The goal is to get AEDS in the hands of public. The Cardiac Arrest Survival Act, placed AEDs in federal buildings and expanded Good Sam laws. Good Samaritan laws vary, but in most cases you must have a prescription from a medical director in order to purchase and use an AED. There is a new Pennsylvania court case that says you should have an AED anywhere there is a foreseeable need. Right now less than 50% of private ambulances carry AEDs, less than 15% of fire service vehicles carry AEDs, and 2% of police cars carry AEDs.
Tests have shown that it is easier to use AEDs than to do CPR. A test with 6th graders showed they could follow directions and properly use an AED only 20 seconds slower than trained emergency personnel.
AEDs are “pretty much failsafe”. The FDA standard requires that you use an AED only on an unconscious, non breathing, pulse less, victim. AHA protocol does not recommend that you use AEDs for monitoring on a conscious victim in cardiac tachycardia, but some new models do have monitoring screens to safely monitor heart rhythm. You may have to temporarily stop CPR to shave the chest hair of someone who is really hairy. A razor and extra pads are included with most AEDs. With some AED models, it is not recommended that you attempt to defibrillate someone in a moving vehicle or on a boat.
Ellis & Associates, YMCA, and the American Red Cross and Starguard all are recommending, and some agencies are mandating, AEDs at their aquatic facilities. Training is readily available. Most CPR instructors can now teach use of AEDs. Prices are going down now that there are more manufacturers. Average cost is around $3,000, but some models now sell for under $2,000.
It is recommended that AEDs be stored in an alarmed wall case, which can be wired into 911. Audible alarms and strobe lights which can’t be turned off without a key can be added for extra security.
There are a few special precautions for use of AEDs in an aquatic environment.

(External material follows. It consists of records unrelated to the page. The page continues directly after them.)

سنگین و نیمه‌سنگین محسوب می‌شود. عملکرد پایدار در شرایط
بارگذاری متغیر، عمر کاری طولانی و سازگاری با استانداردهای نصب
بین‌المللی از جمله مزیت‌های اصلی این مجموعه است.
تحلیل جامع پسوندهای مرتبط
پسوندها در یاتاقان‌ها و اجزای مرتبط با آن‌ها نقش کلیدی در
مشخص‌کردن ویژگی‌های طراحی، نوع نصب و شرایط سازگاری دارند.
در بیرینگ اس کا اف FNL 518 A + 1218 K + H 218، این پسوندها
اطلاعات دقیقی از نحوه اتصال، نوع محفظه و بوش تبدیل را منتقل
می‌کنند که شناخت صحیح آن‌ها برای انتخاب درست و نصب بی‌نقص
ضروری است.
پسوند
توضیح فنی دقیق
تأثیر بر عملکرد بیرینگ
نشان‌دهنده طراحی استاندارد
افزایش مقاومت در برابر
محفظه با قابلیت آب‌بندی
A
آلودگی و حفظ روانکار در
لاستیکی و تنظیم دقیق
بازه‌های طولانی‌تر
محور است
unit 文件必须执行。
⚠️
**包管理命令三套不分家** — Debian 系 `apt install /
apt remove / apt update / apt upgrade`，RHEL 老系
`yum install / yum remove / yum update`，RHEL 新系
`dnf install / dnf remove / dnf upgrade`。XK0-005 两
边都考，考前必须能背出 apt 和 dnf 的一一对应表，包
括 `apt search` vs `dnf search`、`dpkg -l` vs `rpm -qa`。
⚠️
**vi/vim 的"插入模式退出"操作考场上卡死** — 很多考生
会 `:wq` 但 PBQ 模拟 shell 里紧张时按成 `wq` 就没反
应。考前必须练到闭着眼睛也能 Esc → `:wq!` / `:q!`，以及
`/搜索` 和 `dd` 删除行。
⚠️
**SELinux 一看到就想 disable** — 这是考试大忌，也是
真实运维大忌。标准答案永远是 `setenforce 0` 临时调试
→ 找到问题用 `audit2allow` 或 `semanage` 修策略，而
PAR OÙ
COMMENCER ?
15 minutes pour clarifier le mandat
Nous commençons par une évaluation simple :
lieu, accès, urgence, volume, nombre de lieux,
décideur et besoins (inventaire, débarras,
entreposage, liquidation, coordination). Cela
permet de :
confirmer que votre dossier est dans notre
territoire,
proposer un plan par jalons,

Since electricity and water don’t mix, rescuers should be reminded to get the victim out of the water, wipe down the victim’s chest, and place them on a dry deck on a backboard before defibrillating.
To avoid delays in obtaining assistance, install a special emergency telephone on the pool deck. Signage instructing members or guests on how to obtain assistance in an emergency should be developed and posted.
Emergency phone numbers should be posted in close proximity to the phone
Directions to the facility and other pertinent information to be conveyed to the EMS operator should be attached or posted on the phone itself.